Industry experts and organizations like PyPI’s security team continuously work to enhance security measures, including automated scanning for malicious code, reputation systems, and vulnerability reporting mechanisms. However, the ingenuity of threat actors, particularly those backed by state resources, often presents new challenges. The cybersecurity community generally advises developers to adopt stringent security practices, such as:
- Verifying Package Authenticity: Always check the legitimacy of packages before integration, looking for official sources, documentation, and community reputation.
- Implementing Supply Chain Security Tools: Utilizing tools that scan for vulnerabilities and malicious code within dependencies.
- Least Privilege Principle: Ensuring development environments and build systems operate with the minimum necessary permissions.
- Network Monitoring: Continuously monitoring network traffic for unusual patterns, including communication with legitimate services that might be abused for C2.
- Regular Audits: Performing periodic security audits of codebases and third-party dependencies.
The shift by APT groups like OceanLotus from traditional phishing to more complex supply chain attacks signifies a strategic evolution in cyber warfare.
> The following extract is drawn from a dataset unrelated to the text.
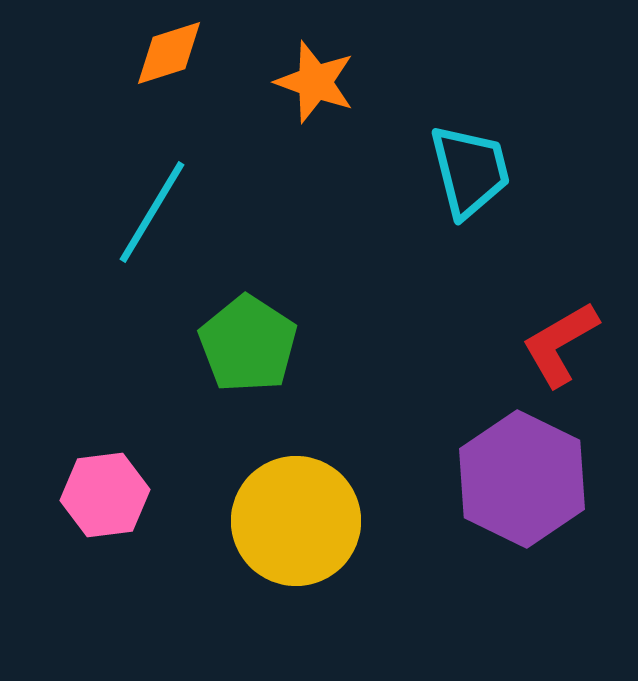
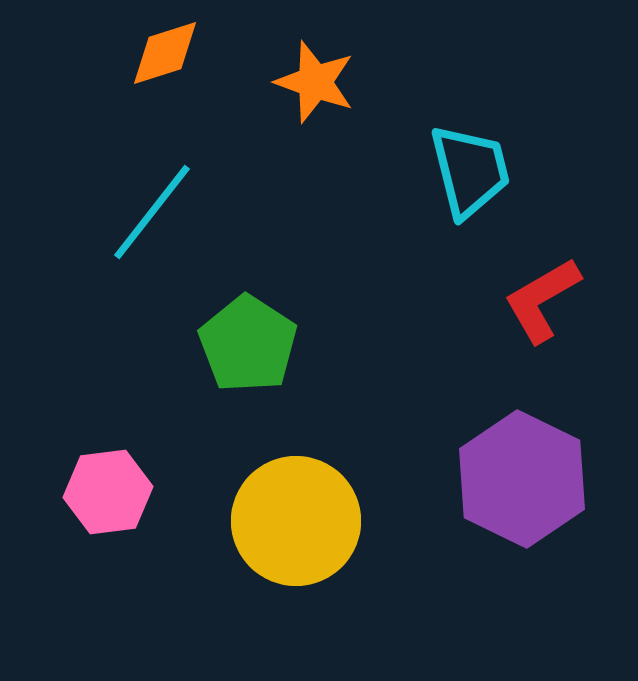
orange diamond: moved 4 px left
cyan line: rotated 7 degrees clockwise
red L-shape: moved 18 px left, 44 px up
pink hexagon: moved 3 px right, 3 px up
It reflects an understanding that compromising the tools and infrastructure used by developers can yield higher-value targets and broader impact. This trend necessitates a collaborative effort between repository maintainers, cybersecurity researchers, and the developer community to stay ahead of these increasingly sophisticated threats.
In conclusion, the discovery of ZiChatBot and its suspected links to OceanLotus represents a critical development in the ongoing battle for cybersecurity. It not only exposes a new malware family with an evasive C2 mechanism but also highlights the persistent and evolving threat landscape faced by the open-source software supply chain. As APT groups continue to refine their methodologies, the imperative for robust security practices, vigilant monitoring, and timely threat intelligence sharing becomes ever more critical in protecting global digital infrastructure.